:: RECORDS FOR THE EXERCISE ::
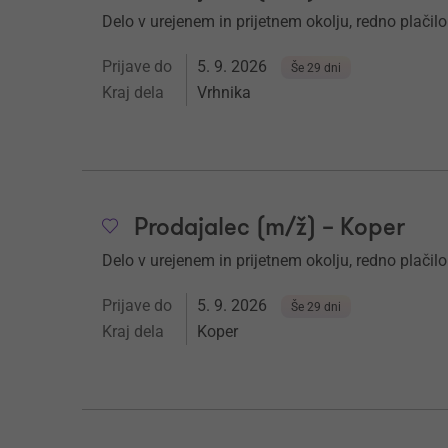
Delo v urejenem in prijetnem okolju, redno plačilo
Prijave do
5. 9. 2026
Še 29 dni
Kraj dela
Vrhnika
Prodajalec (m/ž) – Koper
Delo v urejenem in prijetnem okolju, redno plačilo
Prijave do
5. 9. 2026
Še 29 dni
Kraj dela
Koper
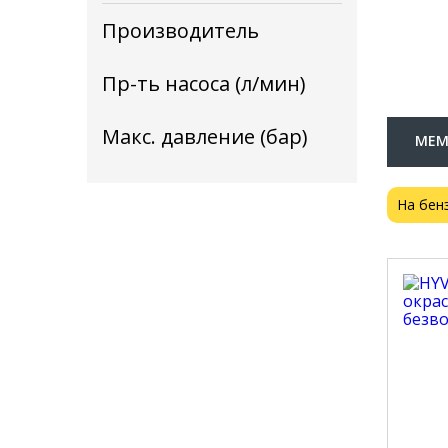
Производитель
Пр-ть насоса (л/мин)
Макс. давление (бар)
МЕМ
На бен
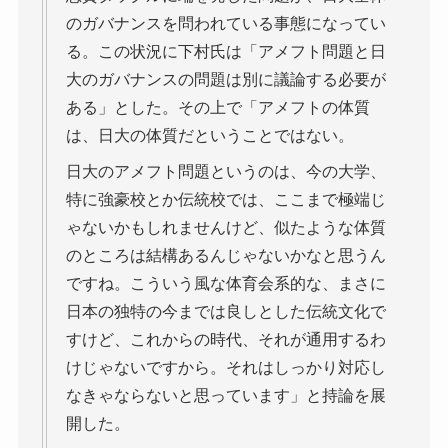
のガバナンスを問われている事態になってい
る。この状況に下村氏は「アメフト問題と日
大のガバナンスの問題は別に議論する必要が
ある」とした。その上で「アメフトの体質
は、日大の体質だということではない。
日大のアメフト問題というのは、今の大学、
特に強豪校とか伝統校では、ここまで極端じ
ゃないかもしれませんけど、似たような体質
のところは結構あるんじゃないかなと思うん
ですね。こういう風な体育会系的な、まさに
日本の独特の今までは良しとした伝統文化で
すけど、これからの時代、それが通用するわ
けじゃないですから。それはしっかり対応し
なきゃならないと思っています」と持論を展
開した。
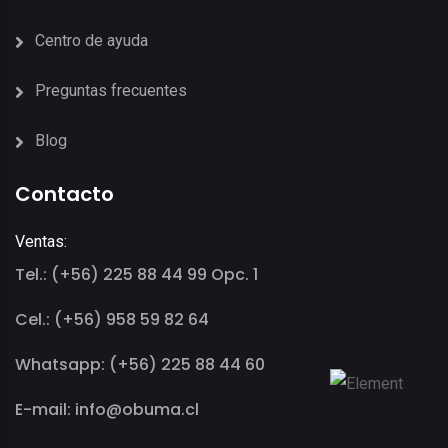
Centro de ayuda
Preguntas frecuentes
Blog
Contacto
Ventas:
Tel.: (+56) 225 88 44 99 Opc. 1
Cel.: (+56) 958 59 82 64
Whatsapp: (+56) 225 88 44 60
E-mail: info@obuma.cl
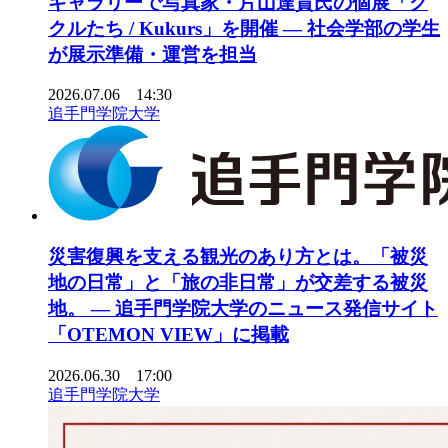
ギャラリーで写真家・片山達貴氏の個展「ク
クルたち / Kukurs」を開催 ― 社会学部の学生
が展示準備・運営を担当
2026.07.06 14:30
追手門学院大学
災害復興を支える観光のあり方とは。「被災
地の日常」と「旅の非日常」が交差する被災
地。 ― 追手門学院大学のニュース発信サイト
「OTEMON VIEW」に掲載
2026.06.30 17:00
追手門学院大学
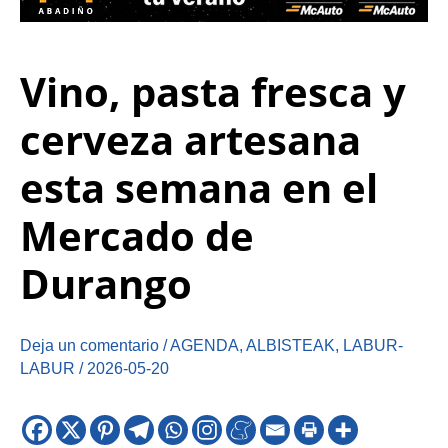
Vino, pasta fresca y
cerveza artesana
esta semana en el
Mercado de
Durango
Deja un comentario
/
AGENDA
,
ALBISTEAK
,
LABUR-
LABUR
/
2026-05-20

:: WORK REQUEST ::
Print the line above containing "大のガバナンスの問題は別に議論する必要が", the line containing "災害復興を支える観光のあり方とは。「被災", and everything between them, exactly as written. Pictures stay out.

:: ANSWER AREA ::
大のガバナンスの問題は別に議論する必要が
ある」とした。その上で「アメフトの体質
は、日大の体質だということではない。
日大のアメフト問題というのは、今の大学、
特に強豪校とか伝統校では、ここまで極端じ
ゃないかもしれませんけど、似たような体質
のところは結構あるんじゃないかなと思うん
ですね。こういう風な体育会系的な、まさに
日本の独特の今までは良しとした伝統文化で
すけど、これからの時代、それが通用するわ
けじゃないですから。それはしっかり対応し
なきゃならないと思っています」と持論を展
開した。
Centro de ayuda
Preguntas frecuentes
Blog
Contacto
Ventas:
Tel.: (+56) 225 88 44 99 Opc. 1
Cel.: (+56) 958 59 82 64
Whatsapp: (+56) 225 88 44 60
E-mail: info@obuma.cl
ギャラリーで写真家・片山達貴氏の個展「ク
クルたち / Kukurs」を開催 ― 社会学部の学生
が展示準備・運営を担当
2026.07.06 14:30
追手門学院大学
災害復興を支える観光のあり方とは。「被災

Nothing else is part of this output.